The average annual mobile contract spend has declined in value by over $130 in the last decade, dropping from an average spend per customer (after tax) of $23 per month in 2006 to just $12 per month in 2016. By contrast, the value of fixed broadband subscriptions declined from $25 per month to $21 per month over the same period – equivalent to just $48 per year, almost three times lower than the decline seen in the mobile space.
Declines in mobile revenues per subscriber can be attributed to a number of factors, including the growth of low-cost prepaid customers in emerging markets, within-territory competition, increases in SIM-only plans and the rise of OTT messaging services. Significantly though, the fact that comparable trends can be seen within regions indicates that the worldwide decline in average spend per contract is not simply due high growth of low-value customers in emerging markets bringing the global average down. In Western Europe for instance, the average mobile contract was worth $32 per month in 2006 and just $19 per month in 2016, despite an increase in postpaid subscriptions (rising from 58% to 63% of contracts over the same period). A fixed broadband subscription, by comparison, was worth $25 per month in 2006 and $22 in 2016 – despite heavy competition across the region. Even in the USA, a classically high-ARPU mobile market, Ampere expects fixed broadband spend per contract to overtake mobile spend per contract within the next three years, as vigorous price-driven competition begins to take its toll.

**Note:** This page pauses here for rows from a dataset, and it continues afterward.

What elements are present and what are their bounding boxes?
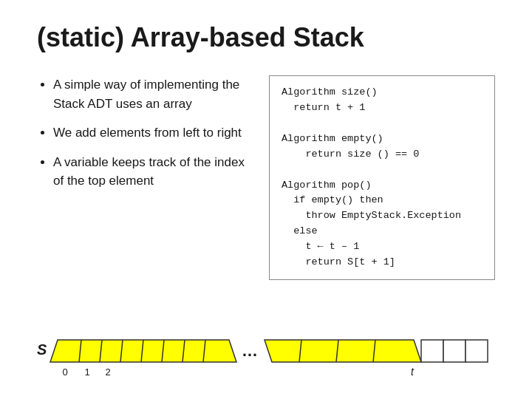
array-index-1: 1: [84, 366, 89, 378]
t-label: t: [411, 366, 415, 378]
array-diagram: S 0 1 2 …: [37, 332, 495, 384]
slide-title: (static) Array-based Stack: [37, 22, 495, 53]
array-empty-cell-1: [421, 340, 443, 362]
array-index-2: 2: [105, 366, 110, 378]
array-index-0: 0: [62, 366, 67, 378]
content-area: A simple way of implementing the Stack A…: [37, 75, 495, 280]
array-empty-cell-2: [443, 340, 466, 362]
array-dots: …: [242, 341, 258, 360]
array-label: S: [37, 341, 47, 358]
bullet-list: A simple way of implementing the Stack A…: [37, 75, 251, 201]
array-svg: S 0 1 2 …: [37, 332, 495, 384]
slide: (static) Array-based Stack A simple way …: [0, 0, 532, 399]
array-empty-cell-3: [466, 340, 488, 362]
code-box: Algorithm size() return t + 1 Algorithm …: [269, 75, 495, 280]
array-right-group: [265, 340, 421, 362]
code-content: Algorithm size() return t + 1 Algorithm …: [282, 85, 482, 270]
bullet-item-2: We add elements from left to right: [53, 123, 251, 143]
bullet-item-3: A variable keeps track of the index of t…: [53, 153, 251, 191]
bullet-item-1: A simple way of implementing the Stack A…: [53, 75, 251, 113]
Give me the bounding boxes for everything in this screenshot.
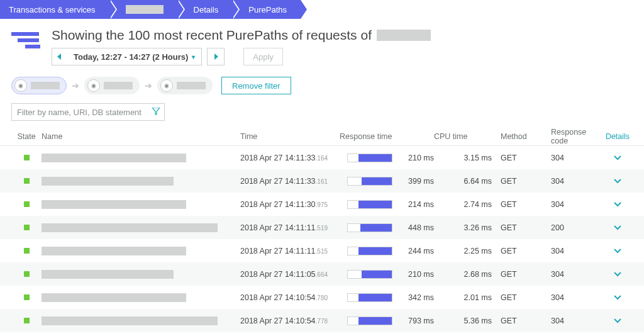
cell-cpu: 3.26 ms (434, 223, 492, 232)
responsetime-bar (347, 293, 392, 302)
state-indicator (24, 271, 30, 277)
cell-responsetime: 399 ms (400, 177, 434, 186)
table-row[interactable]: 2018 Apr 27 14:11:05.664210 ms2.68 msGET… (0, 262, 644, 286)
cell-code: 304 (540, 247, 602, 255)
cell-responsetime: 214 ms (400, 200, 434, 209)
breadcrumb: Transactions & services Details PurePath… (0, 0, 644, 19)
cell-method: GET (492, 316, 540, 325)
cell-cpu: 5.36 ms (434, 316, 492, 325)
service-icon: ◉ (87, 79, 100, 92)
filter-chip[interactable]: ◉ (84, 77, 140, 94)
col-time-header[interactable]: Time (240, 132, 340, 141)
expand-row-button[interactable] (614, 293, 621, 302)
cell-time: 2018 Apr 27 14:10:54.780 (240, 293, 340, 302)
state-indicator (24, 178, 30, 184)
responsetime-bar (347, 177, 392, 186)
filter-input[interactable] (11, 103, 165, 121)
cell-method: GET (492, 177, 540, 186)
timerange-label[interactable]: Today, 12:27 - 14:27 (2 Hours) ▾ (67, 52, 201, 62)
cell-responsetime: 448 ms (400, 223, 434, 232)
table-row[interactable]: 2018 Apr 27 13:47:22.581233 ms2.33 msGET… (0, 332, 644, 336)
purepath-name (42, 270, 174, 279)
cell-responsetime: 244 ms (400, 247, 434, 255)
responsetime-bar (347, 316, 392, 325)
svg-marker-2 (152, 108, 160, 115)
cell-responsetime: 210 ms (400, 270, 434, 279)
purepath-name (42, 154, 186, 162)
table-row[interactable]: 2018 Apr 27 14:11:33.161399 ms6.64 msGET… (0, 169, 644, 193)
purepaths-table: State Name Time Response time CPU time M… (0, 121, 644, 336)
cell-method: GET (492, 200, 540, 209)
table-row[interactable]: 2018 Apr 27 14:11:11.519448 ms3.26 msGET… (0, 216, 644, 239)
apply-button[interactable]: Apply (243, 48, 283, 65)
expand-row-button[interactable] (614, 247, 621, 255)
state-indicator (24, 155, 30, 160)
cell-method: GET (492, 154, 540, 162)
timerange-picker: Today, 12:27 - 14:27 (2 Hours) ▾ (52, 48, 202, 65)
filter-chip[interactable]: ◉ (11, 77, 67, 94)
cell-method: GET (492, 247, 540, 255)
table-row[interactable]: 2018 Apr 27 14:11:11.515244 ms2.25 msGET… (0, 239, 644, 262)
service-icon: ◉ (14, 79, 27, 92)
cell-time: 2018 Apr 27 14:11:33.161 (240, 177, 340, 186)
expand-row-button[interactable] (614, 154, 621, 162)
table-row[interactable]: 2018 Apr 27 14:10:54.778793 ms5.36 msGET… (0, 309, 644, 332)
crumb-purepaths[interactable]: PurePaths (232, 0, 301, 19)
filter-icon[interactable] (152, 108, 160, 117)
cell-time: 2018 Apr 27 14:11:30.975 (240, 200, 340, 209)
col-details-header: Details (602, 132, 633, 141)
cell-responsetime: 793 ms (400, 316, 434, 325)
chevron-down-icon: ▾ (192, 53, 195, 60)
time-next-button[interactable] (208, 53, 224, 60)
crumb-transactions[interactable]: Transactions & services (0, 0, 109, 19)
col-method-header[interactable]: Method (492, 132, 540, 141)
state-indicator (24, 201, 30, 207)
responsetime-bar (347, 223, 392, 232)
cell-time: 2018 Apr 27 14:11:11.515 (240, 247, 340, 255)
purepath-name (42, 177, 174, 186)
state-indicator (24, 294, 30, 300)
filter-chain: ◉ ➔ ◉ ➔ ◉ Remove filter (0, 65, 644, 94)
state-indicator (24, 225, 30, 230)
cell-method: GET (492, 270, 540, 279)
state-indicator (24, 248, 30, 254)
purepath-icon (11, 28, 47, 53)
crumb-service[interactable] (109, 0, 177, 19)
cell-cpu: 2.68 ms (434, 270, 492, 279)
cell-responsetime: 210 ms (400, 154, 434, 162)
crumb-details[interactable]: Details (177, 0, 233, 19)
responsetime-bar (347, 154, 392, 162)
table-row[interactable]: 2018 Apr 27 14:11:30.975214 ms2.74 msGET… (0, 193, 644, 216)
cell-time: 2018 Apr 27 14:11:33.164 (240, 154, 340, 162)
time-prev-button[interactable] (52, 53, 67, 60)
chain-arrow-icon: ➔ (72, 81, 79, 91)
cell-time: 2018 Apr 27 14:11:11.519 (240, 223, 340, 232)
col-cpu-header[interactable]: CPU time (434, 132, 492, 141)
col-state-header[interactable]: State (11, 132, 42, 141)
filter-chip[interactable]: ◉ (157, 77, 213, 94)
table-row[interactable]: 2018 Apr 27 14:11:33.164210 ms3.15 msGET… (0, 146, 644, 169)
cell-time: 2018 Apr 27 14:10:54.778 (240, 316, 340, 325)
cell-cpu: 2.74 ms (434, 200, 492, 209)
col-name-header[interactable]: Name (42, 132, 240, 141)
expand-row-button[interactable] (614, 270, 621, 279)
purepath-name (42, 223, 218, 232)
expand-row-button[interactable] (614, 223, 621, 232)
responsetime-bar (347, 200, 392, 209)
cell-method: GET (492, 223, 540, 232)
remove-filter-button[interactable]: Remove filter (221, 77, 291, 94)
cell-code: 304 (540, 293, 602, 302)
state-indicator (24, 318, 30, 323)
table-row[interactable]: 2018 Apr 27 14:10:54.780342 ms2.01 msGET… (0, 286, 644, 309)
expand-row-button[interactable] (614, 200, 621, 209)
cell-code: 304 (540, 200, 602, 209)
expand-row-button[interactable] (614, 177, 621, 186)
cell-code: 304 (540, 316, 602, 325)
table-header: State Name Time Response time CPU time M… (0, 127, 644, 146)
col-code-header[interactable]: Response code (540, 128, 602, 145)
cell-code: 200 (540, 223, 602, 232)
chain-arrow-icon: ➔ (145, 81, 152, 91)
expand-row-button[interactable] (614, 316, 621, 325)
cell-time: 2018 Apr 27 14:11:05.664 (240, 270, 340, 279)
col-responsetime-header[interactable]: Response time (340, 132, 434, 141)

Fixed operators have made substantial investments, both in infrastructure and in content, to protect the value of their fixed-line businesses. Telcos such as BT in the UK and Deutsche Telekom in Germany have already used high-value rights to solid effect to bolster a threatened broadband subscriber base. Mobile content is increasingly becoming the next battleground as operators facing ARPU pressure look to utilise their video-capable infrastructure and devices to support their core product lines. T-Mobile in the USA has taken an aggressive approach to offering easy access to mobile content through its zero-rated Binge-On services, while Telefonica has set ambitious goals for Spanish-language content production to support its activities across Europe and South America. For content firms themselves, focusing on how their libraries can be adapted and developed to support mobile operator strategies and customer value will be key to making the most of this trend.